A pervasive miasma hovers over everything in writer/director Cristian Mungiu’s latest film, winner of the 2007 Golden Palm Award at Cannes. It depicts Romania’s endless, sardonic gloom during the Ceausescu-era, as expressed through the bleak lives of the college students examined in the movie’s storyline. Although the plot’s focus concerns that country’s efforts to increase its birthrate by rigorously suppressing abortion, 4 Days locates that governmental initiative against the backdrop of a pervasive drive to control all aspects of the lives of its citizenry, even the most highly educated and politically well-connected. Like the brilliant German film The Lives of Others released last spring, 4 Days powerfully conveys the smothering capacity of communist ideology in the period just prior to the breakup of the U.S.S.R. That such a superbly damning societal indictment serves merely as the subtext of an extended examination of illegal abortion reflects both the scope of Munigiu’s artistic ambition and the skill with which his partner and cinematographer Oleg Mutu visually captures it. Coming at a time when overturning Roe vs. Wade can no longer be considered improbable in this country, 4 Days makes an impressive, if polemical statement.

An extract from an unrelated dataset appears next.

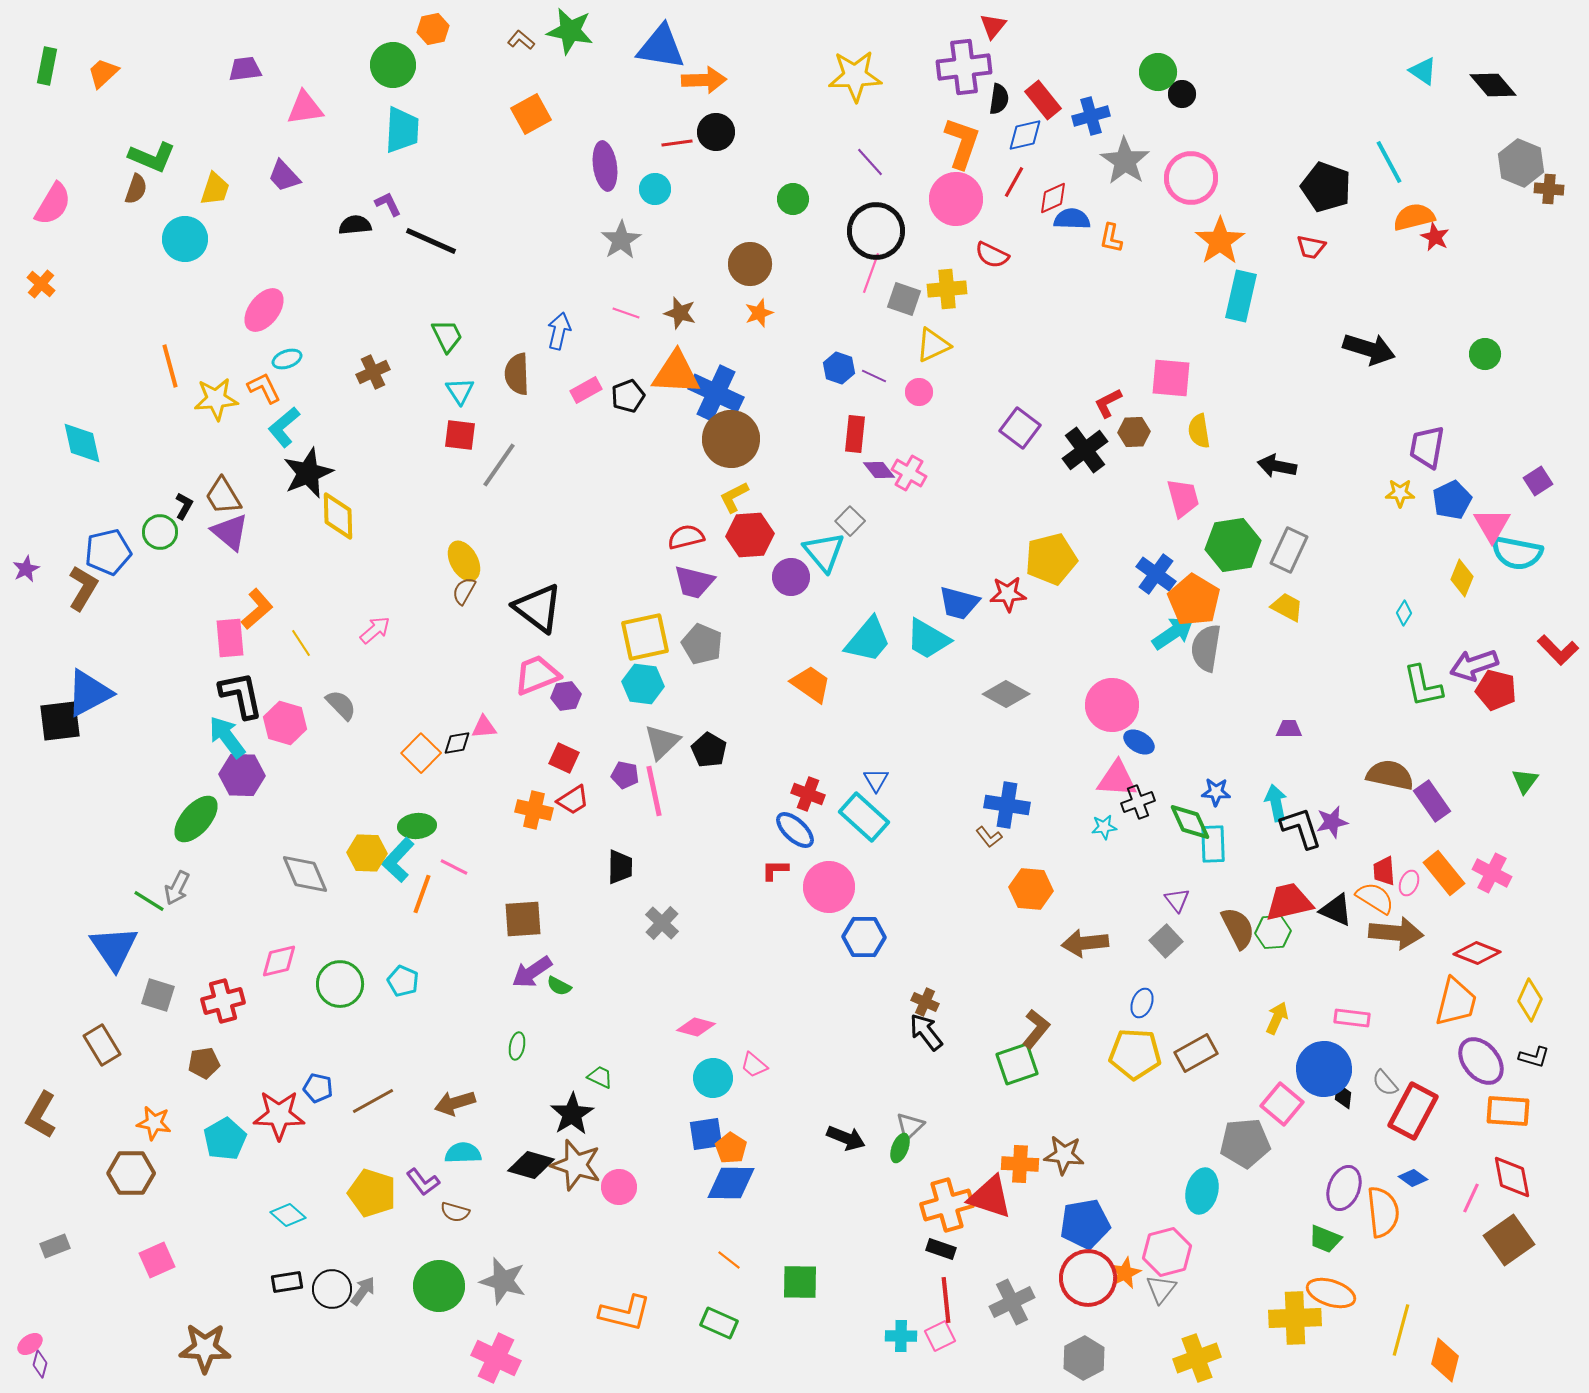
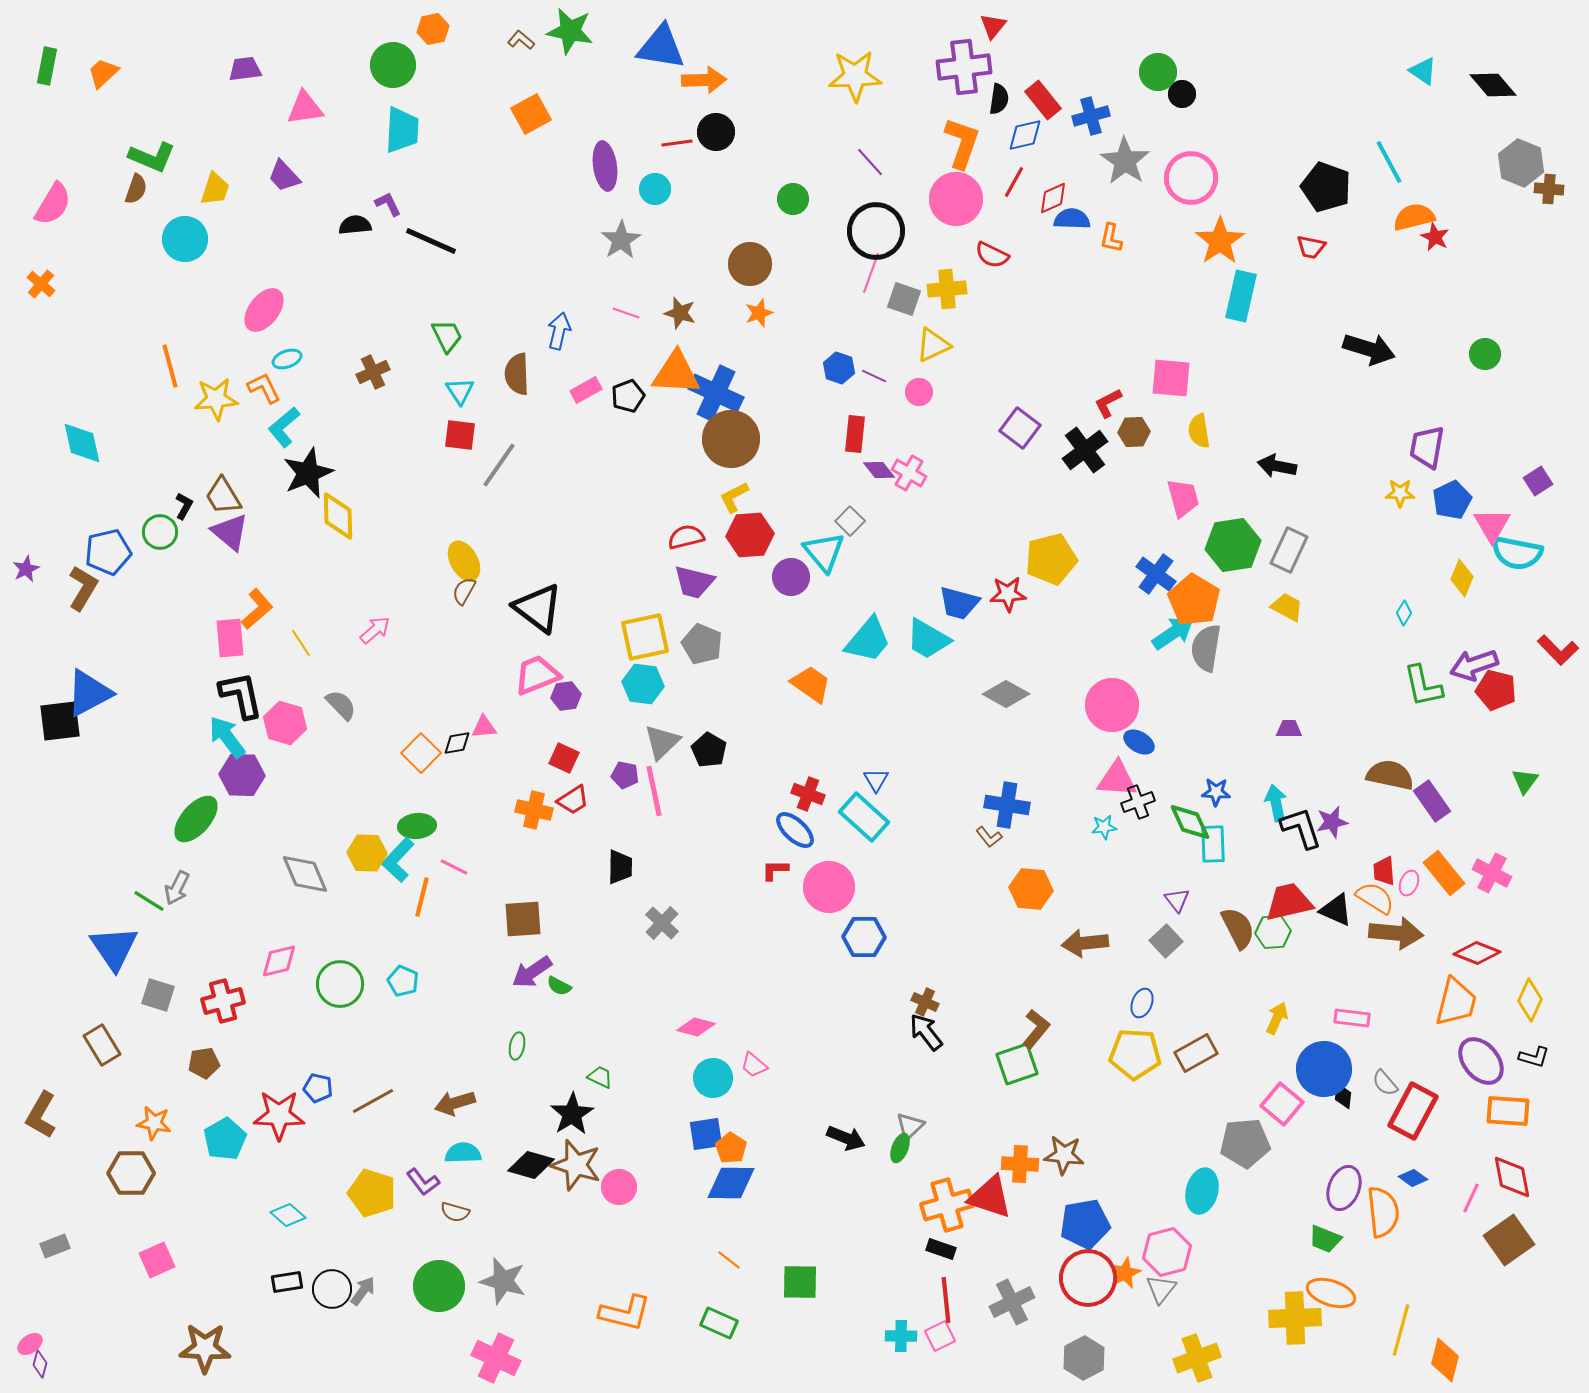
orange line at (422, 894): moved 3 px down; rotated 6 degrees counterclockwise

The film’s timeline covers less than 24 hours. Some months before the story begins to unfold, university student Gabriela Dragut has been impregnated by her boyfriend. She’s made frantic inquires among her fellow students about her options and winds up contacting a man an illegal abortionist named Bebe. When the agreed-upon day arrives, she enlists the help of her dormitory roommate Otilia in arranging a 3-day stay at a hotel where the procedure and its aftermath will play themselves out. Navigating the petty tyranny of the hotel’s officious staff, Otilia and Gabriela lock themselves in with Bebe, who discovers that Gabriella’s pregnancy is more advanced, (hence the film’s title) making his involvement in terminating it a far more serious crime. Insisting that the young women haven’t brought enough money to pay for his increased risk, Bebe demands an additional “bonus”; sex before termination. After browbeating both into meeting this new condition, he gives the desperate Gabriela a contraction-inducing injection, then leaves them with instructions for disposal of the fetus after Gabriela expels it from her womb.

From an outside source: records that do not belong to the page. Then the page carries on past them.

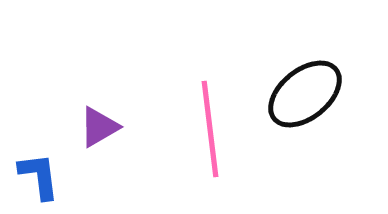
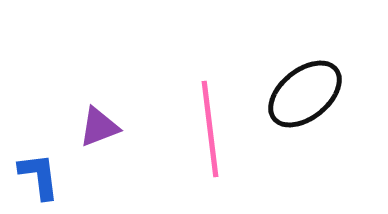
purple triangle: rotated 9 degrees clockwise
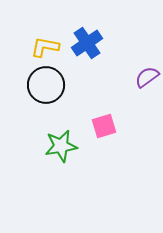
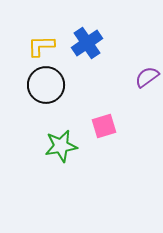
yellow L-shape: moved 4 px left, 1 px up; rotated 12 degrees counterclockwise
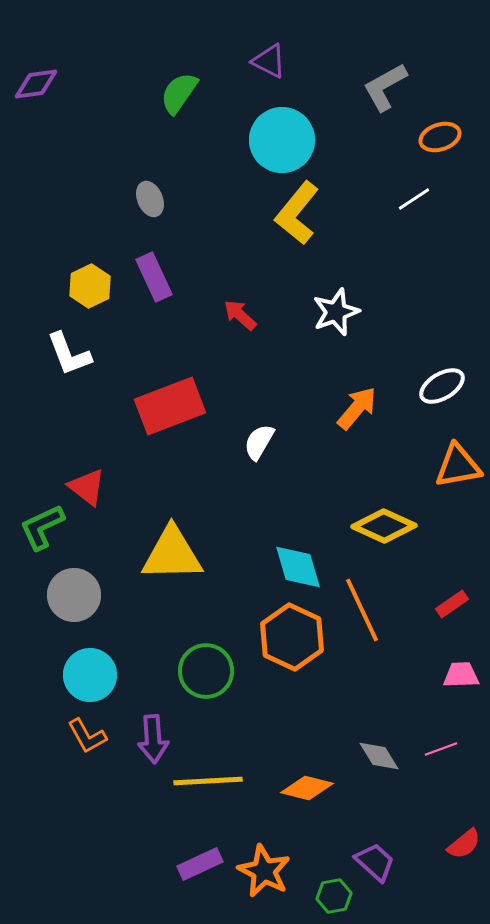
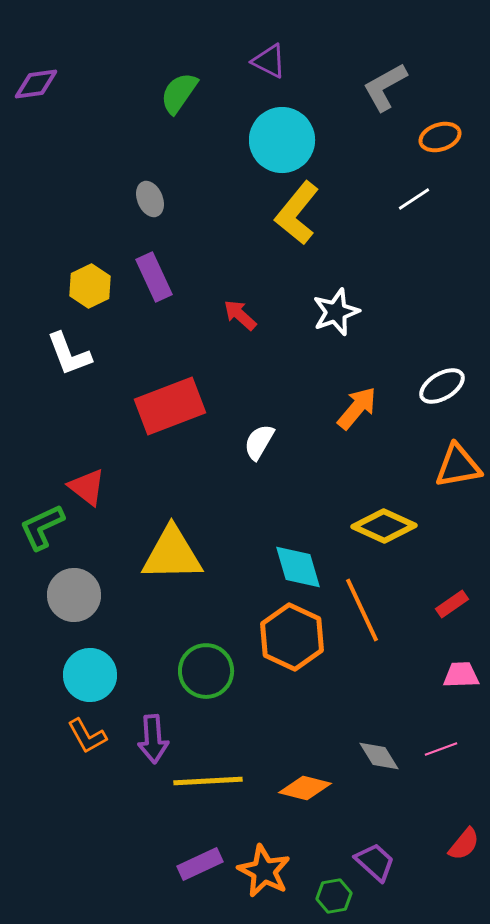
orange diamond at (307, 788): moved 2 px left
red semicircle at (464, 844): rotated 12 degrees counterclockwise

Committed to attending the birthday celebration of her boyfriend’s mother, Otilia is forced to leave Gabriella spread-eagled on the hotel bed awaiting the delivery. Rushing to the party, Otilia has a bitter exchange with her boyfriend before returning to the hotel a few hours later to find the bloody fetus wrapped in towel on the drab bathroom floor. Nearly catatonic, Gabriella pleads with Otilia to bury the body, but in the film’s final, nightmarish urban landscape, she opts instead to discard the body in the callused manner suggested by the abortionist. When she returns to the hotel to face Gabriella’s cross-examination, Otilia coldly informs her friend that the subject will never be discussed between them. That exchange takes place in a final, truncated late-night meal, shot in the hotel’s vacant dining room in the early hours of the next colorless day in these young women’s lives…
To the writer/director’s considerable credit, there is no attempt to justify the abortion, nor make these two young women heroines; at her best, Gabriella’s an easily manipulated, flighty young woman, content to rely on the sterner stuff of which Otilia is made. In meeting Bebe’s demands and taking charge of the fetus’ disposal, Otilia’s taciturn cynicism provides little sympathy for her roommate and Otilia’s willingness to have unprotected sex with her boyfriend, (only grudgingly sympathetic to Gabriella’s situation) suggests that accommodating the abortionist’s demands represents simply another accommodation to an environment where one barters away individual autonomy in an effort to get through life.
Actor Vlad Ivanov presents an award-winning portrait of Bebe, a character of such soulless mendacity his role should be eligible for Academy Award consideration. Intimidation has never been presented with such matter-of-fact brutality and American audiences can only hope that this gifted thespian will find work in more films shown here.
Otilia is played by Anamaria Marinca, an actress who lives and works in London. She returned to her native Romania for this part and her subtle, conflicted portrayal of a middle-class collegian struggling to find her place in a society which devalues her potential ranks as one of the year’s best. She gives compelling testimony to conditions in which a woman’s options are as circumscribed by her gender they are by the political system under which she’s forced to live. Working with a fine supporting cast, Marinca & the director bring to life a society where it’s estimated that half million women died as the result of illegal abortions in the 22+ years of Ceausescu’s tyrannical rule. (Ironically, Romania now leads all of Europe as the country where abortion is most often employed as a method of contraception, with more than 300,000 such procedures reported annually.)
Cinematographer Mutu’s cameras filmed 4 Days on location, recording life in the cramped apartments, hotels and dormitories of present day Bucharest. Shooting over and around the shoulders of the cast, Mutu tracks black market sales in the dorms, the uniformly depressing architecture of the city’s buildings and the cramped conditions in which her boyfriend’s professorial parents entertain their friends. Relying only on the natural light these sites provided illuminates some shots so poorly that much of their detail gets lost, but as the movie pursues Otilia’s frantic efforts to dispose of Gabrielle’s baby, the very fact that the backgrounds have grown nearly unrecognizable makes the results ever more horrifying. What 4 Days may lack in expensive production detail is more than compensated for by its capacity to deliver a scorching, worm’s-eye view of post WW II life in one of Eastern Europe’s saddest examples of 20th century oppression.
The verdict? A brilliantly disturbing piece of social commentary on the moral ambiguity of anti-abortion efforts, superimposed on a matter-of-fact examination of communist society as experienced by those forced to live in it. The results are tough to watch and even tougher to come to terms with.